Forgotten Books: A Shot Rang Out; stuff
A SHOT RANG OUT by Jon L. Breen
I'm about to review a book that is hardly forgotten; it's new. I'm reviewing it because a) I think it's an important book and b) because it didn't get the coverage it deserves. I should also note that the book is dedicated to me but I'd like to add here that I was reading and learning from Jon Breen long before I switched from men's magazine adventure and science fiction to mystery and got to know him personally.
The name Anthony Boucher is one of the most revered in mystery fiction. I have three volumes of his Sunday columns and what strikes me again and again when I reread them is the concision and precision of his his reviews. He had the ability to give you a real sense of the book and his reaction to it in one hundred words or less. Try that sometime. It ain't easy. Boucher also brought a truly catholic approach (I'm not making a pun here, Boucher having been a devout Roman Catholic) which enabled him to review Charlotte Armstrong with the same understanding and enthusiasm he rolled out for Ross Macdonald.

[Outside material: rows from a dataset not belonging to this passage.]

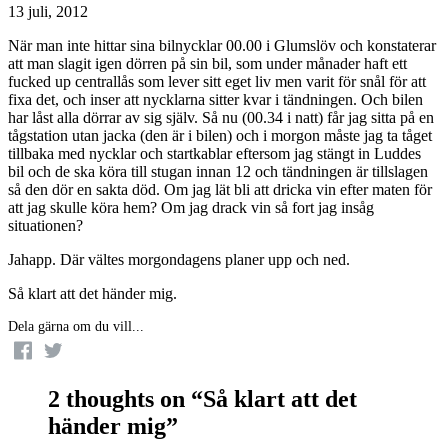
13 juli, 2012
När man inte hittar sina bilnycklar 00.00 i Glumslöv och konstaterar
att man slagit igen dörren på sin bil, som under månader haft ett
fucked up centrallås som lever sitt eget liv men varit för snål för att
fixa det, och inser att nycklarna sitter kvar i tändningen. Och bilen
har låst alla dörrar av sig själv. Så nu (00.34 i natt) får jag sitta på en
tågstation utan jacka (den är i bilen) och i morgon måste jag ta tåget
tillbaka med nycklar och startkablar eftersom jag stängt in Luddes
bil och de ska köra till stugan innan 12 och tändningen är tillslagen
så den dör en sakta död. Om jag lät bli att dricka vin efter maten för
att jag skulle köra hem? Om jag drack vin så fort jag insåg
situationen?
Jahapp. Där vältes morgondagens planer upp och ned.
Så klart att det händer mig.
Dela gärna om du vill...
2 thoughts on “
Så klart att det
händer mig
”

These are the same traits I've always found in Jon Breen's criticism and his hefty new collection proves my point. The book opens with overviews of fifteen careers, including those of Michael Connelly, Elmore Leonard, Chester Himes, Ellery Queen and P.D. James. The length of these gives Breen the opportunity show how careers are built (consciously or unconsciously) and to cite the triumphs and disappointments along the way. My favorites here are Jack Finney and Margaret Millar. Finney is one of the most elusive of genre writers; his career included everything from hardboiled to fantasy to outright whimsey. And I'd put Millar up against Agatha Christie any day.
This section is followed by "Short Takes on 100 Writers." I love things like this. It's fun to be reminded of books you cared about but haven't reread in years and writers you passed over previously but now, thanks to Breen's profile here, want to try this time around.

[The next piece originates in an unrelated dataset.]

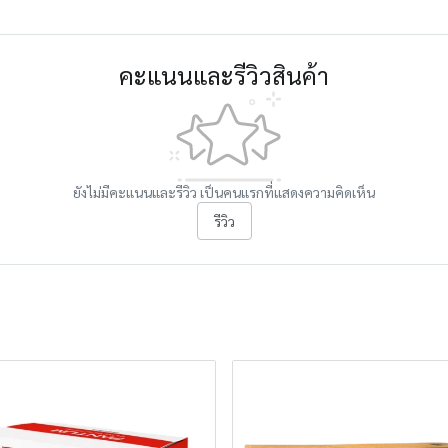
คะแนนและรีวิวสินค้า
ยังไม่มีคะแนนและรีวิว เป็นคนแรกที่แสดงความคิดเห็น
รีวิว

The rest of the book comes in two sections. "Topical essays" covers everything from American Women Mystery Writers to The Ghost and Miss Truman (a very wry entry) to Murdering History (the historical novel) to How To Write Mysteries in Six Difficult Lessons (with several guests including Elizabeth George and Loren Estleman). This is followed by short punchy pieces on such subjects as The British Mystery and Nancy Drew and Plagiarism. His piece on my tenure as the editor of Mystery Scene had me (literally) howling out loud. Somebody once said that they bought the magazine just to see what it would look like this time. I sure did change formats a lot. Thank God Kate and Brian took it over. There are even a pair of true crime reviews, his take on Patricia Cornwell's job on Jack The Ripper bracing to be sure.
In sum, if you have any interest in the field of mystery and suspense, this book needs to be on your shelf. It would also make a great present. A witty, shrewd, serious look at the genre that is finally coming into its own in popularity and critical esteem.
I give, I surrender, I'm sorry. At least ten of you wrote me off line to tell me what a moron I am. I'd never heard of Kim Morgan? Do I know anything at all about movie criticism? Was this some kind of Onion-esque joke?
Sorry. I don't know how it was that she escaped my attention all this time but she did. As I mentioned I've been reading through her archives. She's a fine stylist and a unique thinker.
I apologize, Kim.
I recently updated my software and in so doing lost many saved messages. Would the reader who was kind enough to record and send me all the surf music please write me. I've now listened to it and was knocked out by it. Thanks very much.